Principle:Apache Hudi Clustering Plan Generation
| Knowledge Sources | |
|---|---|
| Domains | Data_Lake, Data_Layout_Optimization |
| Last Updated | 2026-02-08 00:00 GMT |
Overview
Generating a concrete clustering execution plan by reading pending clustering instants from the timeline and decomposing them into per-group execution events for downstream operators.
Description
Once clustering has been validated and a clustering plan has been scheduled onto the Hudi timeline as a REQUESTED instant, the next step is to read that plan and convert it into actionable work units. This is the plan generation phase, which bridges the gap between a timeline-level scheduling decision and the actual parallel execution of clustering tasks.
A clustering plan (represented by HoodieClusteringPlan) contains one or more input groups (HoodieClusteringGroup), each describing a set of file slices that should be rewritten together. The plan generation phase performs the following steps:
- Discover pending plans: Query the Hudi active timeline for REQUESTED clustering instants. The first pending instant (FIFO order) is selected for execution.
- Read the plan: Deserialize the
HoodieClusteringPlanfrom the timeline instant metadata. - Transition to inflight: Mark the instant as INFLIGHT on the timeline to prevent concurrent execution.
- Decompose into events: For each
HoodieClusteringGroupin the plan, create aClusteringPlanEventcontaining the group info, strategy parameters, and instant time. - Emit events downstream: Send each
ClusteringPlanEventto the next operator in the Flink pipeline for parallel execution.
This decomposition enables Flink's parallelism model: each clustering group can be processed independently by a different task slot.
Usage
This principle applies in two distinct execution modes:
- Online (streaming) mode: The
ClusteringPlanOperatortriggers plan generation on every completed Flink checkpoint. It acts as a singleton operator that checks the timeline for pending plans and emits events. - Batch (offline) mode: The
ClusteringPlanSourceFunctionis used as a Flink source that reads a pre-scheduled clustering plan and emits events. This is used byHoodieFlinkClusteringJob.

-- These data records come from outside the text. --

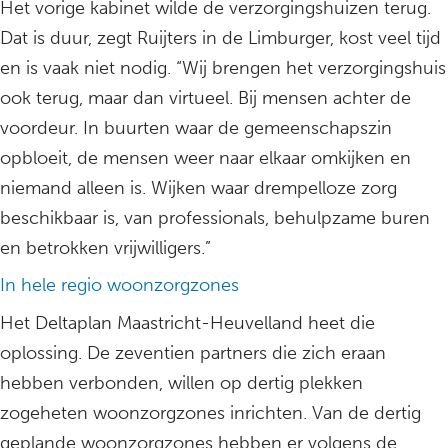
Het vorige kabinet wilde de verzorgingshuizen terug.
Dat is duur, zegt Ruijters in de Limburger, kost veel tijd
en is vaak niet nodig. “Wij brengen het verzorgingshuis
ook terug, maar dan virtueel. Bij mensen achter de
voordeur. In buurten waar de gemeenschapszin
opbloeit, de mensen weer naar elkaar omkijken en
niemand alleen is. Wijken waar drempelloze zorg
beschikbaar is, van professionals, behulpzame buren
en betrokken vrijwilligers.”
In hele regio woonzorgzones
Het Deltaplan Maastricht-Heuvelland heet die
oplossing. De zeventien partners die zich eraan
hebben verbonden, willen op dertig plekken
zogeheten woonzorgzones inrichten. Van de dertig
geplande woonzorgzones hebben er volgens de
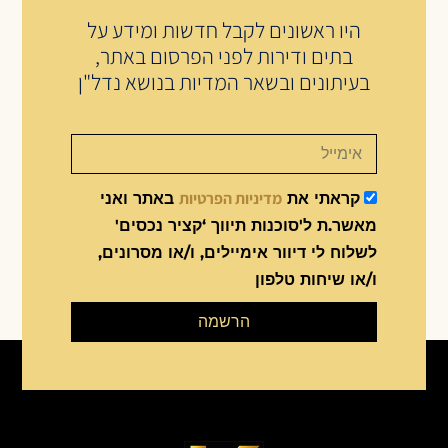
היו ראשונים לקבל חדשות ומידע על
בתים ודירות לפני הפרסום באתר,
בעיתונים ובשאר המדיות בנושא נדל"ן
מדיניות הפרטיות
קראתי את
באתר ואני
מאשר.ת ל'סוכנות תיווך ‘קציר נכסים'
לשלוח לי דיוור אימיילים, ו/או מסרונים,
ו/או שיחות טלפון
הרשמה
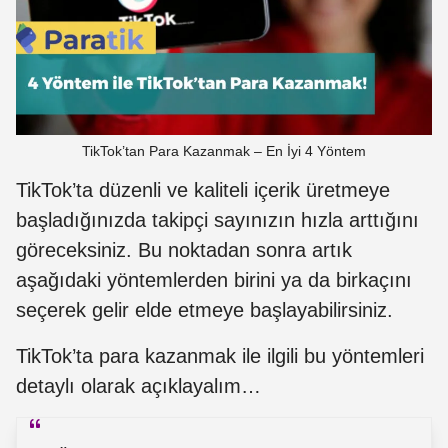
TikTok’tan Para Kazanmak – En İyi 4 Yöntem
TikTok’ta düzenli ve kaliteli içerik üretmeye
başladığınızda takipçi sayınızın hızla arttığını
göreceksiniz. Bu noktadan sonra artık
aşağıdaki yöntemlerden birini ya da birkaçını
seçerek gelir elde etmeye başlayabilirsiniz.
TikTok’ta para kazanmak ile ilgili bu yöntemleri
detaylı olarak açıklayalım…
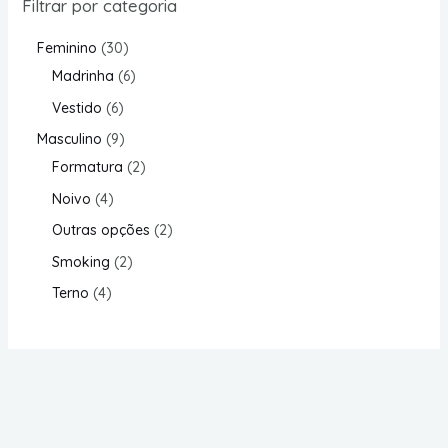
Filtrar por categoria
Feminino
30
Madrinha
6
Vestido
6
Masculino
9
Formatura
2
Noivo
4
Outras opções
2
Smoking
2
Terno
4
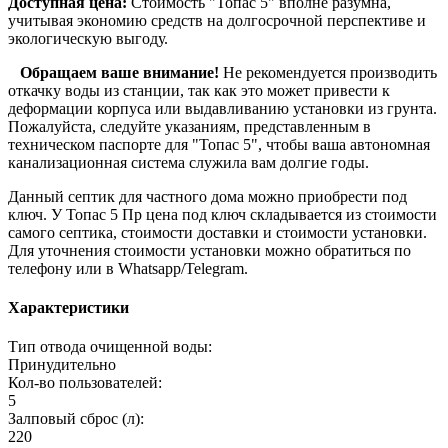
Доступная цена:
Стоимость "Топас 5" вполне разумна,
учитывая экономию средств на долгосрочной перспективе и
экологическую выгоду.
Обращаем ваше внимание!
Не рекомендуется производить
откачку воды из станции, так как это может привести к
деформации корпуса или выдавливанию установки из грунта.
Пожалуйста, следуйте указаниям, представленным в
техническом паспорте для "Топас 5", чтобы ваша автономная
канализационная система служила вам долгие годы.
Данный септик для частного дома можно приобрести под
ключ. У Топас 5 Пр цена под ключ складывается из стоимости
самого септика, стоимости доставки и стоимости установки.
Для уточнения стоимости установки можно обратиться по
телефону или в Whatsapp/Telegram.
Характеристики
Тип отвода очищенной воды:
Принудительно
Кол-во пользователей:
5
Залповый сброс (л):
220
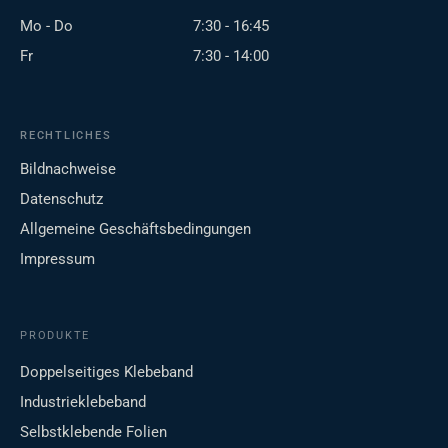
Mo - Do
7:30 - 16:45
Fr
7:30 - 14:00
RECHTLICHES
Bildnachweise
Datenschutz
Allgemeine Geschäftsbedingungen
Impressum
PRODUKTE
Doppelseitiges Klebeband
Industrieklebeband
Selbstklebende Folien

In both modes, the operator must be a single-parallelism task to avoid race conditions on timeline transitions.
Theoretical Basis
The plan generation step implements a work decomposition pattern common in distributed data processing systems. A centralized coordinator (the plan operator) reads a global state (the timeline) and partitions work into independent units that can be executed in parallel.
FUNCTION generateClusteringEvents(timeline):
pendingInstants = timeline.getRequestedClusteringInstants()
IF pendingInstants.isEmpty():
RETURN // nothing to do
instant = pendingInstants.first() // FIFO ordering
plan = timeline.getClusteringPlan(instant)
IF plan IS NULL OR plan.inputGroups IS EMPTY:
RETURN // empty plan
timeline.transitionToInflight(instant)
FOR EACH group IN plan.inputGroups:
groupInfo = ClusteringGroupInfo.create(group)
event = new ClusteringPlanEvent(instant.time, groupInfo, plan.strategyParams)
EMIT event downstream
The transition to INFLIGHT state before emitting events provides exactly-once scheduling semantics: if the operator fails after transition but before emitting all events, the inflight instant is rolled back on restart (via ClusteringUtil.rollbackClustering), allowing the plan to be re-read and re-emitted.
The FIFO ordering of pending instants ensures that older plans are executed before newer ones, which is important for maintaining timeline consistency.